The Bible in a Year – 3-5 February

If this is your first viewing, please see my Introduction before reading this.

3-5 February. Leviticus chapters 8-15

I have combined three days’ readings here as they form a consistent block. Before going on, I should perhaps point out that I am using two short commentaries to aid my own understanding of this part of the Bible – Martin Goldsmith’s study notes on Leviticus and Deuteronomy from the Christian Literature Crusade, and David Edward’s helpful overview “A Key to the Old Testament” (Collins, 1989).

 

Like most of this book these chapters consist of rituals and regulations that were actually written long after the time of Moses and reflect the more settled nature of life in the writer’s age (hence the references to stone houses rather than tents, for example). And like most of the book, its rituals, especially those of sacrifice, seem arcane to us. But if we remember that the whole point of “The Law” was to keep the Jewish people in covenant with God, it may help us to see the point of them.

 

In the story of Abihu and Nadab, two of Aaron’s four sons who were killed by “fire from the Lord” for using unauthorised religious ritual, we see a rare touch of humanity, as Aaron in his grief is unable to speak, until later he refers to “such things as have befallen me”.  Even God’s anointed high priest has feelings, and cannot ignore human tragedy on his doorstep. I deliberately use that last phrase as a Christian priest I know recently found an abandoned baby left on his own doorstep; the baby did not live, and the mother has not been found.
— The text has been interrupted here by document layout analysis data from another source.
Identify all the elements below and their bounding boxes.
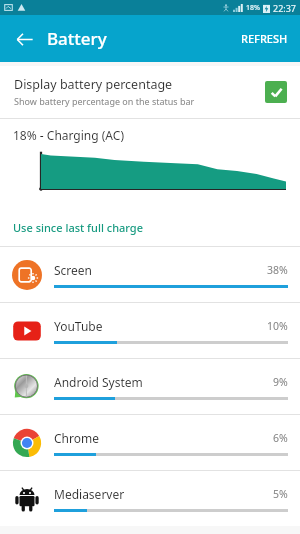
- staticText: 38%: [267, 263, 288, 277]
- staticText: Battery: [47, 27, 107, 50]
- button[interactable]: Chrome: [0, 415, 300, 470]
- staticText: 10%: [267, 319, 288, 333]
- button[interactable]: Display battery percentage checkbox: [265, 81, 287, 103]
- button[interactable]: Back: [8, 23, 40, 55]
- staticText: Use since last full charge: [13, 220, 143, 235]
- button[interactable]: Display battery percentage: [0, 66, 300, 118]
- button[interactable]: Mediaserver: [0, 471, 300, 526]
- staticText: REFRESH: [241, 31, 288, 46]
- button[interactable]: YouTube: [0, 303, 300, 358]
- staticText: 22:37: [273, 2, 297, 14]
- staticText: Screen: [54, 262, 93, 278]
- staticText: Show battery percentage on the status ba…: [14, 95, 195, 107]
- button[interactable]: Use since last full charge: [0, 212, 300, 246]
- button[interactable]: Screen: [0, 247, 300, 302]
- staticText: 9%: [273, 375, 288, 389]
- staticText: Chrome: [54, 430, 99, 446]
- staticText: Mediaserver: [54, 486, 125, 502]
- staticText: Display battery percentage: [14, 76, 173, 93]
- staticText: YouTube: [54, 318, 103, 334]
- button[interactable]: REFRESH: [231, 25, 298, 52]
- staticText: 18%: [246, 3, 260, 13]
- staticText: 5%: [273, 487, 288, 501]
- staticText: Android System: [54, 374, 143, 390]
- staticText: 6%: [273, 431, 288, 445]
- button[interactable]: Android System: [0, 359, 300, 414]
- staticText: 18% - Charging (AC): [13, 127, 124, 143]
It has been a shock to the whole community, and not least the man of God who found it.

 

The many dietary laws and other provisions here do seem (mostly!) to have a sensible origin in terms of hygiene, safe eating and avoidance of contagious disease spreading.  And interestingly, they are to be administered by priests – there is no separate reference to doctors (let alone food inspectors!), and the priests, as among the only literate people in the community, had the welfare of the people as much of their role as performing religious rituals.